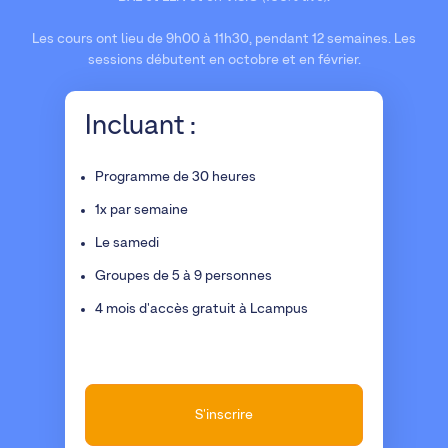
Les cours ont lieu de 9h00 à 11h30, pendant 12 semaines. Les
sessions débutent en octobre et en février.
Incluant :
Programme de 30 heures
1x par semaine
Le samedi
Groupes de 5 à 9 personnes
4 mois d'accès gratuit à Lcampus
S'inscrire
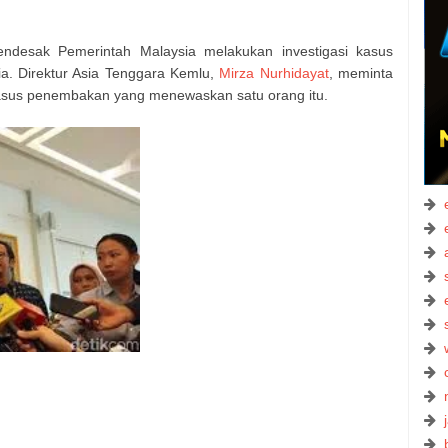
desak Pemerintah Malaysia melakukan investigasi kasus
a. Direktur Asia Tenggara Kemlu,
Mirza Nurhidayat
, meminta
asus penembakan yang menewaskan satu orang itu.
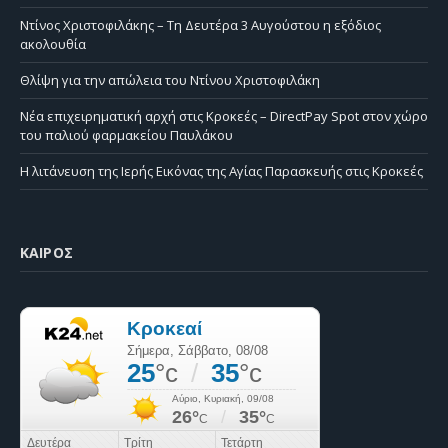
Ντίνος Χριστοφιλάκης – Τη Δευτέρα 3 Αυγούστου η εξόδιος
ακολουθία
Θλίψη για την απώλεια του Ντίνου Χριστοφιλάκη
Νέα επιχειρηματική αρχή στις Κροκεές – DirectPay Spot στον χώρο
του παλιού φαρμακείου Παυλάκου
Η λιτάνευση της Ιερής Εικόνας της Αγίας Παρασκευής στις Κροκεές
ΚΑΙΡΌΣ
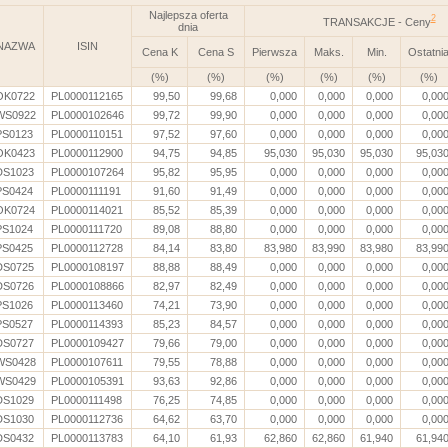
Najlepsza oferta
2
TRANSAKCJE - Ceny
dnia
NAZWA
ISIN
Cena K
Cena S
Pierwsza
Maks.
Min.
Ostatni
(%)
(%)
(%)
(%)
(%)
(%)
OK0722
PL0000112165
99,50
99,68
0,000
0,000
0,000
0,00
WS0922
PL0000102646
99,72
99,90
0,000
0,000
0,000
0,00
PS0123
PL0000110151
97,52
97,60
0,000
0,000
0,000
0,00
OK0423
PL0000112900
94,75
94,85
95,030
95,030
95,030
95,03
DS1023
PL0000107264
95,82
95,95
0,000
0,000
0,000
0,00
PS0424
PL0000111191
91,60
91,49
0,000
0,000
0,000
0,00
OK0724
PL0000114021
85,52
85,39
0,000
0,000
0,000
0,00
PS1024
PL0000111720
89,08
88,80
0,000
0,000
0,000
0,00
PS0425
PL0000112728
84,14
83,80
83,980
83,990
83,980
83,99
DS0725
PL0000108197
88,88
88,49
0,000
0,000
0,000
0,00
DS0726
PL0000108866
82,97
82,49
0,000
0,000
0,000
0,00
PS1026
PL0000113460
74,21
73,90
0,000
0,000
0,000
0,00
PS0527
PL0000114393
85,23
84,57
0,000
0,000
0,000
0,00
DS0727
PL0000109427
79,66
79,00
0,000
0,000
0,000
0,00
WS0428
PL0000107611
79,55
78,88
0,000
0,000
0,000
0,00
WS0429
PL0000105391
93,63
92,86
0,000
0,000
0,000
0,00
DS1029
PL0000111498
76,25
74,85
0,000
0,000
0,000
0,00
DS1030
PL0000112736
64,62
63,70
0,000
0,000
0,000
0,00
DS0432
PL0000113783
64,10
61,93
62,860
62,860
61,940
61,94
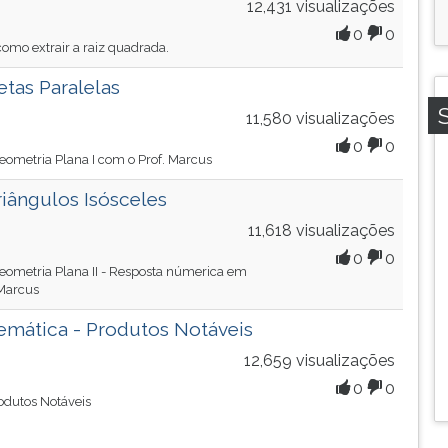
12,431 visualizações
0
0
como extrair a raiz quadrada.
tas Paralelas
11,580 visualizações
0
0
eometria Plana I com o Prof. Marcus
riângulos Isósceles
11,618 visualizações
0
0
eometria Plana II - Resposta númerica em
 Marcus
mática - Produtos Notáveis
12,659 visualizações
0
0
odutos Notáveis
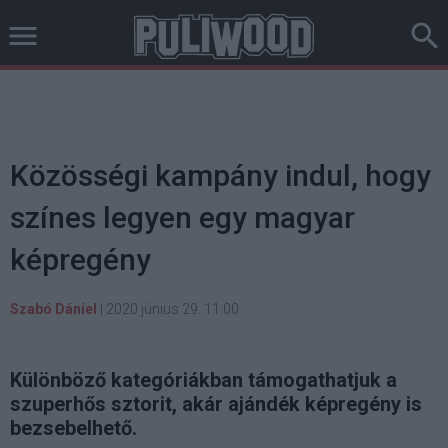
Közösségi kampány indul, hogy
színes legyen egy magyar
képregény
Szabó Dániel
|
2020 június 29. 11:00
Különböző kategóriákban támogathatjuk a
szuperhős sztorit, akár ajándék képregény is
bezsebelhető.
————————
**WHAT YOU NEED TO DO**
Some lines of the listing may include the string "visualizações". Tally them and report only the total.

**FINAL ANSWER**
4